9 de Abril – Mirada

«Entonces, vuelto el Señor, miró a Pedro y Pedro se acordó.» Lucas 22:61
Mirada
Los acontecimientos de la Pascua ya estaban encaminados. Ya habían participado Jesús y sus discípulos de la última cena, Judas ya había pactado con los principales sacerdotes la entrega. El lugar definido había sido el huerto de Getsemaní, donde Jesucristo solía ir seguido. Esa noche, los discípulos huyeron para salvar sus vidas, dejando solo al Maestro, corriendo cada cual por su lado.
Una vez que los soldados y curiosos se fueron a la casa del sumo sacerdote con su prisionero, Pedro y Juan se acercaron. Juan conocía a la portera de la casa y habló para que dejaran entrar a Pedro. Estaba solo este pescador de Galilea en el patio del religioso más importante del país. No podía hacer nada allí, solo estaba para ver que pasaba. Lo motivaba su profundo amor por su Maestro. Era tonto, pero valiente y sincero.

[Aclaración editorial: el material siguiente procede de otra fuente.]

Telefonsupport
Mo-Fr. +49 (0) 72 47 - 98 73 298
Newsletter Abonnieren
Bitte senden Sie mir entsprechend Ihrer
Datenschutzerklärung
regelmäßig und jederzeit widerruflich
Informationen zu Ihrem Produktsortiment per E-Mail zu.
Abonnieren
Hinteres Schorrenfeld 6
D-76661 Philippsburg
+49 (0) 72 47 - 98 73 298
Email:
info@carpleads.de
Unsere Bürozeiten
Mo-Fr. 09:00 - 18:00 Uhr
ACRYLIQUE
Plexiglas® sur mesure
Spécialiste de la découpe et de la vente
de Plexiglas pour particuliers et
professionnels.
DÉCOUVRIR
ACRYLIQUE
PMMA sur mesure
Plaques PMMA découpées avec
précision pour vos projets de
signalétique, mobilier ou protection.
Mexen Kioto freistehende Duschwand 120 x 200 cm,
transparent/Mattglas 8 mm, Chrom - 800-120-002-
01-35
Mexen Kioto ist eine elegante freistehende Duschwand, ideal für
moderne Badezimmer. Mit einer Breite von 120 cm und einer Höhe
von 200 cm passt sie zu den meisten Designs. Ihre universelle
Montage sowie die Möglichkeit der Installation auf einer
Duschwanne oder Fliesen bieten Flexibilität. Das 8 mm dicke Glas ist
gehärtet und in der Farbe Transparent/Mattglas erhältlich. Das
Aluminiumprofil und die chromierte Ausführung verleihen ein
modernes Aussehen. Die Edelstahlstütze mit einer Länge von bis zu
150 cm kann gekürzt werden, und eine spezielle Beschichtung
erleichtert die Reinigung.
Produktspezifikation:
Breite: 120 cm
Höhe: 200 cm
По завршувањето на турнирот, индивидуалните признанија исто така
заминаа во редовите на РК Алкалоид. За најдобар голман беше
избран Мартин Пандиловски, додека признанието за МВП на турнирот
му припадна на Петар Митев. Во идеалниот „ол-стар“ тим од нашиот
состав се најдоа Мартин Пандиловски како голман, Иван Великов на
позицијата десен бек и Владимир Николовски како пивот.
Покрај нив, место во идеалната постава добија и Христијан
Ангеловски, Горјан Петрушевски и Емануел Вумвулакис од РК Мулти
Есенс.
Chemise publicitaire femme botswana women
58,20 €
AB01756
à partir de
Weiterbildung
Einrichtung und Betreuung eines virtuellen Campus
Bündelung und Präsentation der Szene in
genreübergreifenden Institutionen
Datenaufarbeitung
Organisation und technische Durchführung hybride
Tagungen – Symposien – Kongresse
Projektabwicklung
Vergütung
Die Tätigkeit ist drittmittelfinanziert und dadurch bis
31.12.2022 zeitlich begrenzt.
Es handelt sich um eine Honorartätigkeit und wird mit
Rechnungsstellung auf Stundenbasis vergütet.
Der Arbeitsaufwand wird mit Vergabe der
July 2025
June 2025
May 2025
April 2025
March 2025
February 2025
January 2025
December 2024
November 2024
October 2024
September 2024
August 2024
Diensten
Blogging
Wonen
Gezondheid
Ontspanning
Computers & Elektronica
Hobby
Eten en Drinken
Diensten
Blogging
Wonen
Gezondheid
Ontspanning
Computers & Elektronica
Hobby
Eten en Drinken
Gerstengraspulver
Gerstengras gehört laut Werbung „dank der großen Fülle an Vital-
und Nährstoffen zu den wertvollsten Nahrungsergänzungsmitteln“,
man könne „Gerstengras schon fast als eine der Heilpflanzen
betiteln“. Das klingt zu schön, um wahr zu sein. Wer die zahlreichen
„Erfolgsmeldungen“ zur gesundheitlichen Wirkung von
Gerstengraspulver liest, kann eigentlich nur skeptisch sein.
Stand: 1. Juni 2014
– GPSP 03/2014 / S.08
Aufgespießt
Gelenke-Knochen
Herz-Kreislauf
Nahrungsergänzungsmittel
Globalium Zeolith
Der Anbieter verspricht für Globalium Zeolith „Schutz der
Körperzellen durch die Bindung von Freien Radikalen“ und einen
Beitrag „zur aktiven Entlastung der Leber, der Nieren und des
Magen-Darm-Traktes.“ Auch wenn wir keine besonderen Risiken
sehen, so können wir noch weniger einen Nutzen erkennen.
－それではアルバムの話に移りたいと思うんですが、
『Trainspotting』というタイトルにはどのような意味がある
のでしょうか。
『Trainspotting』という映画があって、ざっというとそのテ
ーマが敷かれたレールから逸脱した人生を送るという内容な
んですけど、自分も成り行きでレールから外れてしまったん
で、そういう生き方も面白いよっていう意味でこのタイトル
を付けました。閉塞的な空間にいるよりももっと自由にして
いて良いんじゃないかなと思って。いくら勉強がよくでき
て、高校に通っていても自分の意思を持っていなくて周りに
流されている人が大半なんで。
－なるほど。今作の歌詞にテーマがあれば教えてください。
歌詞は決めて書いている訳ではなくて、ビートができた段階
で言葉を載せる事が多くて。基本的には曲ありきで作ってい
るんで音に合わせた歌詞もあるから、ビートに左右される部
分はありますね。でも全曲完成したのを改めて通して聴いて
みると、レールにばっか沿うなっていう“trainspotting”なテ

Hasta que pasó lo que todos conocen. Alguien lo reconoció y lo acuso: Estabas con Jesús. Entonces Pedro negó conocer a Cristo. Cualquier otro en su situación, hubiera aprovechado lo oscuro de la noche para escapar. Pero Pedro, por alguna razón que desconocemos, se quedó en el patio. Era todavía más tonto, pero valiente y sincero.
Llegó la segunda acusación, y Pedro volvió a negar. Ya había sido descubierto. Lo más recomendable era salir de ese lugar, pero Pedro no se movió. A pesar de haber negado de nuevo a Cristo, siguió cerca de su Maestro. Cuando la tercera negación de Pedro se escuchó en el patio, el gallo cantó.
Entones Jesucristo se dio vuelta y lo miró a los ojos. En medio de la multitud que apretaba, el tiempo se congeló para ellos dos. Y Pedro se acordó. Jesús le había avisado y Pedro no pudo evitar caer. Mirar a Jesús le hizo recuperar la memoria. Por eso se fue llorando. Lo que hasta unos segundos antes, le parecía lo mejor, ahora, frente a la realidad de Jesucristo.
La mirada de Cristo tiene ese efecto. Pone las cosas en su dimensión justa. Nos muestra la realidad como la ve Dios. Y muchas veces, eso es muy distinto a lo que vemos nosotros. Mirate en Jesús para que puedas ver correctamente lo que estás haciendo. No dejés que tu rutina te engañe. Hacé lo correcto.
REFLEXIÓN – La mirada de Jesucristo ilumina.